- Task
Exactly the lines from the opening of the data through the line containing "アリ類データベース作成グループ (1144, 2440)" should be reproduced, please, with nothing added.

##### Given data

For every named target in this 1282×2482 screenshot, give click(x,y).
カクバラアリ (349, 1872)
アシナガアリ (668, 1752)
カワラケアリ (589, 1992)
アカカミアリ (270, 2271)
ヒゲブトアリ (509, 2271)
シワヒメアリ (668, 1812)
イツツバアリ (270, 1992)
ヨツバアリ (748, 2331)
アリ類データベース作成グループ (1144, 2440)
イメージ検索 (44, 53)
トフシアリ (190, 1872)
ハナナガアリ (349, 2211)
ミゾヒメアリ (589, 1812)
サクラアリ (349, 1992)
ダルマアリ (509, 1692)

##########

- Problem solution
For every named target in this 1282×2482 screenshot, give click(x,y).
カクバラアリ (349, 1872)
アシナガアリ (668, 1752)
カワラケアリ (589, 1992)
アカカミアリ (270, 2271)
ヒゲブトアリ (509, 2271)
シワヒメアリ (668, 1812)
イツツバアリ (270, 1992)
ヨツバアリ (748, 2331)
アリ類データベース作成グループ (1144, 2440)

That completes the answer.